Recordé dar vueltas en el frío sótano, gritando su nombre, mis llamadas sin respuesta. Había intentado llamar a su teléfono, pero nunca contestó. Estaba con ella.
"Estaba ocupado", dijo, leyendo la acusación en mi silencio. Se pasó una mano por el pelo, un gesto de frustración. "Debi estaba asustada después del... incidente".
Giré la cabeza, mirando por la ventana.
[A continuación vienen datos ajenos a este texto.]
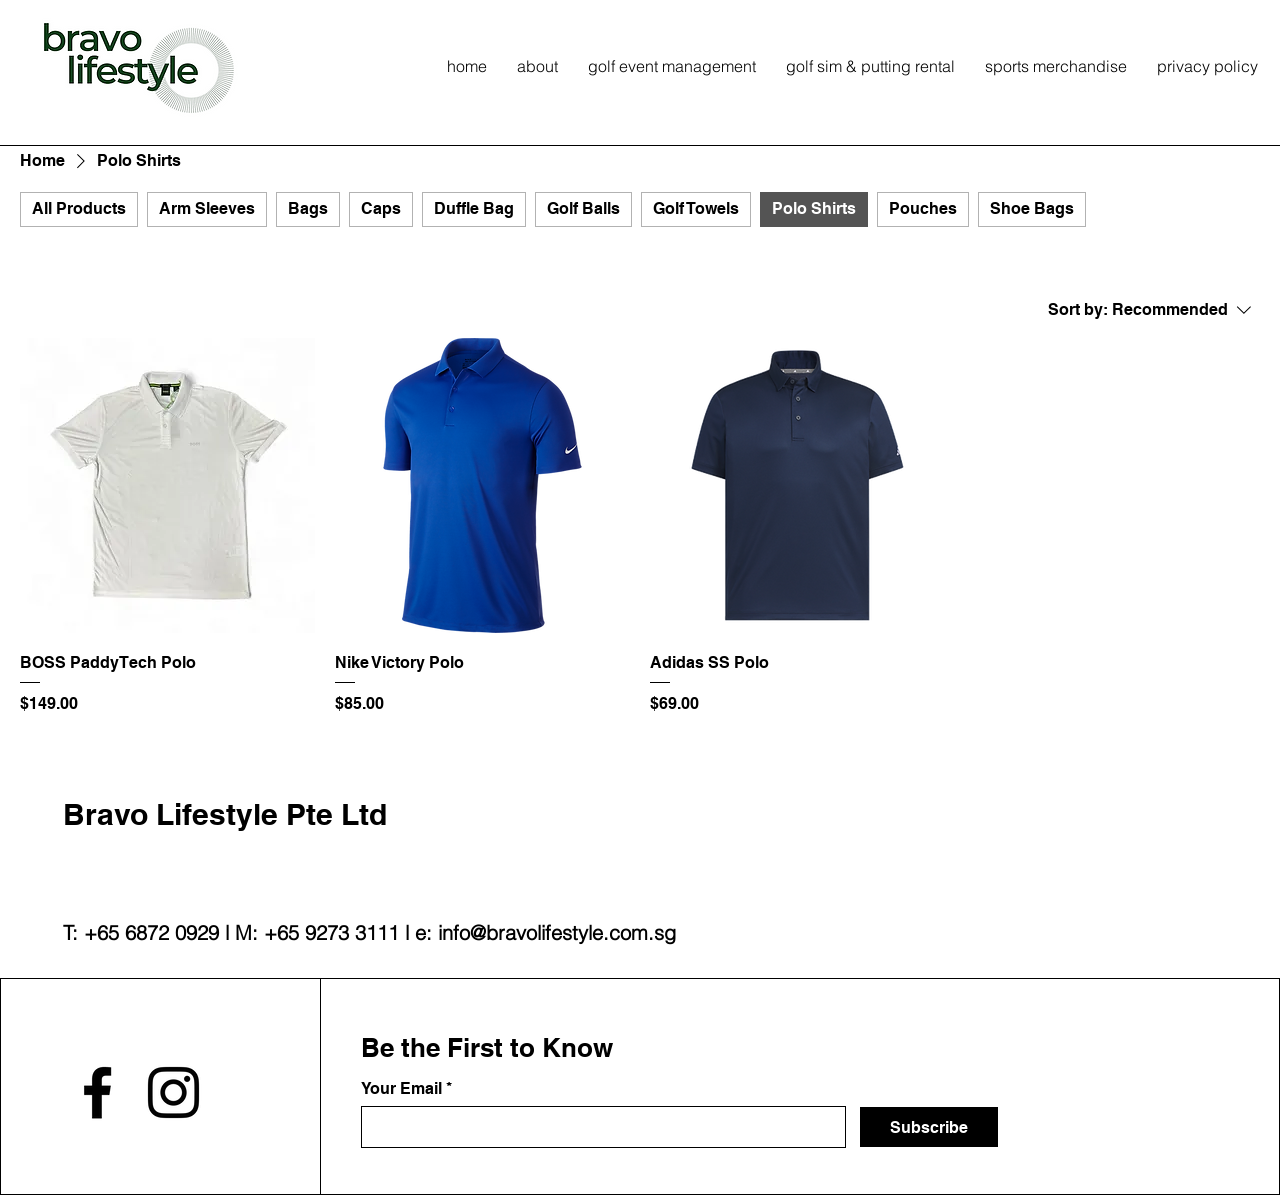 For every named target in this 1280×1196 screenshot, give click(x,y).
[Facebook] (97, 1092)
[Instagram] (173, 1092)
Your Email (401, 1089)
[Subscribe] (929, 1127)
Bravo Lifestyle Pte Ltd (225, 814)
No tenía nada que decirle.
Su teléfono sonó. Era Debi. Su voz, dulce y empalagosa, salió por el altavoz. "Bruno, cariño, ¿vienes al evento de esta noche? Lo prometiste".
"Allí estaré", prometió.
Colgó y me miró. Vi un destello de algo en sus ojos, ¿culpa? ¿lástima? Desapareció tan rápido como apareció.
Vi mi oportunidad. Usé su culpa. "Quiero ver la antigua colección de mi padre", dije, mi voz débil. "La que está en el museo de la ciudad".
Aceptó de inmediato, como si conceder esta pequeña petición pudiera absolverlo de sus pecados. "Por supuesto. Lo que quieras".
"Solo compórtate, Alessa", advirtió, su voz endureciéndose de nuevo. "No más problemas".
Una pequeña y genuina sonrisa rozó mis labios por primera vez en días. "Lo prometo".
El médico que me trataba era un viejo amigo de la familia. Bruno confiaba en él. Él sería mi clave. Mi salida.